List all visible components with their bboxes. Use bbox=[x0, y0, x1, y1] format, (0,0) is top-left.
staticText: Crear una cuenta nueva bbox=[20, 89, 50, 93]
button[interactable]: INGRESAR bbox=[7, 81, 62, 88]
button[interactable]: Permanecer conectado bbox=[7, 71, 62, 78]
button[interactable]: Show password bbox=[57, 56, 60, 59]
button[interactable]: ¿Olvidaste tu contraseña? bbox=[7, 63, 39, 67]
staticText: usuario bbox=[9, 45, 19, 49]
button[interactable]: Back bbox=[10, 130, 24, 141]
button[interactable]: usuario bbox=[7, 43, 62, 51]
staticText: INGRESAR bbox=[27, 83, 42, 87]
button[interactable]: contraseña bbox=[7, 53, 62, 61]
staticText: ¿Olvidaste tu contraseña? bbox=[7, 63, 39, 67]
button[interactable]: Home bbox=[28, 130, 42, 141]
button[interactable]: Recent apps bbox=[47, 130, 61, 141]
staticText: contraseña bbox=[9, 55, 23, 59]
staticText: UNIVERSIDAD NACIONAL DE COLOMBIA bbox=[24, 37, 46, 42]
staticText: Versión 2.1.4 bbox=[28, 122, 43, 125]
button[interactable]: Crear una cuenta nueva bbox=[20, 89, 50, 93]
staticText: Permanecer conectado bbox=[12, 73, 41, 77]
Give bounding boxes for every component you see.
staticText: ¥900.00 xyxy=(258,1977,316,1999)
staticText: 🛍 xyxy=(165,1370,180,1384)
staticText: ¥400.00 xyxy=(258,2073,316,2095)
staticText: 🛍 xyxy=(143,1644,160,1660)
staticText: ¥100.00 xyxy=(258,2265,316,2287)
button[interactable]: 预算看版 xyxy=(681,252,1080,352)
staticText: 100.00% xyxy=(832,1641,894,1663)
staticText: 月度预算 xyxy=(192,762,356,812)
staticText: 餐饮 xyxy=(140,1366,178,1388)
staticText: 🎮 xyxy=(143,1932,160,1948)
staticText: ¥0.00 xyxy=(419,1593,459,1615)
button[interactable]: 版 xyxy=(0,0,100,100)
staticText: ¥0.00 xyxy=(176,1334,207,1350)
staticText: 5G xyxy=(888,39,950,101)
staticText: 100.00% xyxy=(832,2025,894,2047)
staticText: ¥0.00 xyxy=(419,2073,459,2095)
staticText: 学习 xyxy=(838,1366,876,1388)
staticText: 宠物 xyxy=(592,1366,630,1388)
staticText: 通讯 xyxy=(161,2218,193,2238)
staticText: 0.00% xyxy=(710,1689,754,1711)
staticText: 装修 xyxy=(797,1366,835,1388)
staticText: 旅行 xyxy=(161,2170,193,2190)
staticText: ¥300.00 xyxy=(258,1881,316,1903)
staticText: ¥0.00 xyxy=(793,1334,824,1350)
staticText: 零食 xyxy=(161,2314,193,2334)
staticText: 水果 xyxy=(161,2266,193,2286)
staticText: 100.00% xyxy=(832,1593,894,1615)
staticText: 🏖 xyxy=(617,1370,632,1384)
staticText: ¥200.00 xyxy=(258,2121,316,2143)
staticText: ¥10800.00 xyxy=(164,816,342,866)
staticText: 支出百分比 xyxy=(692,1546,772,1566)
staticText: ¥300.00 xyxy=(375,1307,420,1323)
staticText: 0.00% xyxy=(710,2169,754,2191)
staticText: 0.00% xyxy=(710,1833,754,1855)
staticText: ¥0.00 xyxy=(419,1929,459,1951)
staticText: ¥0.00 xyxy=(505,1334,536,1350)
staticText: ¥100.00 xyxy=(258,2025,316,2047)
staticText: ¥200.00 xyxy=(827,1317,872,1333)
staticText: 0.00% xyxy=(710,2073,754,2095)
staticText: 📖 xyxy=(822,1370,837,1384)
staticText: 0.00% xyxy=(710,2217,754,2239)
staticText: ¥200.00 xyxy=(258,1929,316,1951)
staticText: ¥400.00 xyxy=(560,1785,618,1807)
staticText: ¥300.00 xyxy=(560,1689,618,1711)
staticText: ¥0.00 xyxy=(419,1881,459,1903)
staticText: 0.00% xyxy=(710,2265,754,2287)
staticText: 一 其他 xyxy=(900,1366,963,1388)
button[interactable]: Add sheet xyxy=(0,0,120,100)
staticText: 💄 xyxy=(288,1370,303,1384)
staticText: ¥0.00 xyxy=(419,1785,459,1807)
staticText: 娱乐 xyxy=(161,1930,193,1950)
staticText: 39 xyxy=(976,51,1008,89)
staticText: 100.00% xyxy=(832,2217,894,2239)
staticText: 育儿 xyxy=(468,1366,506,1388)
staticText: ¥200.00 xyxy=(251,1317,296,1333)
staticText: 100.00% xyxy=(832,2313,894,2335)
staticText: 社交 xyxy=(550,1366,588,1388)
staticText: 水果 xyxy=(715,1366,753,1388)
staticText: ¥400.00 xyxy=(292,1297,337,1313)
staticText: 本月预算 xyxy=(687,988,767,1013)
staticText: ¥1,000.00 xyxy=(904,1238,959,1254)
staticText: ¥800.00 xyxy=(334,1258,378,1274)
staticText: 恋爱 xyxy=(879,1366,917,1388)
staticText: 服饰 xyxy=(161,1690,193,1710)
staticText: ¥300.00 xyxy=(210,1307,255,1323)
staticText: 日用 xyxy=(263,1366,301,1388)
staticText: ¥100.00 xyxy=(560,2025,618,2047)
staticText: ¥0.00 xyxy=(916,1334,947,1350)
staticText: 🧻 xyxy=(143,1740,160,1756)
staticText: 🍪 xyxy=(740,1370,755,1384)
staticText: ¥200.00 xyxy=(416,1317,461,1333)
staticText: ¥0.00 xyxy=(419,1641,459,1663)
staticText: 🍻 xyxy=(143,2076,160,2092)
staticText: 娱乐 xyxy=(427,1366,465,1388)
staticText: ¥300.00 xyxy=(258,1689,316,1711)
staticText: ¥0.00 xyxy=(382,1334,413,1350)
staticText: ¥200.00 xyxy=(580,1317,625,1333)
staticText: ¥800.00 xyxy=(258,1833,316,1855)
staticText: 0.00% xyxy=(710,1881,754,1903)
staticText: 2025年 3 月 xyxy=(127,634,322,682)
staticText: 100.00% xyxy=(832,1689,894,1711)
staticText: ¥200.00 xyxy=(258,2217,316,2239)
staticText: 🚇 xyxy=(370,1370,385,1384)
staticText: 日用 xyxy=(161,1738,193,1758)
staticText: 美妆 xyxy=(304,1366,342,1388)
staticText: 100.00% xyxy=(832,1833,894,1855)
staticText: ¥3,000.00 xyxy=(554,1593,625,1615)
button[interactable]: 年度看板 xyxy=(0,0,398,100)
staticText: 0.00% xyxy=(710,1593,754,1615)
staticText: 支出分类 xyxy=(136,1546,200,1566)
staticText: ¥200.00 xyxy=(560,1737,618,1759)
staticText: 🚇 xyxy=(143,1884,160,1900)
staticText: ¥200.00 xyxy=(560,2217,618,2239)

—————

◆ TASK GOAL: Return each line of the data that contains the string "cuenta".

◆ TASK RESULT:
staticText: Crear una cuenta nueva bbox=[20, 89, 50, 93]
button[interactable]: Crear una cuenta nueva bbox=[20, 89, 50, 93]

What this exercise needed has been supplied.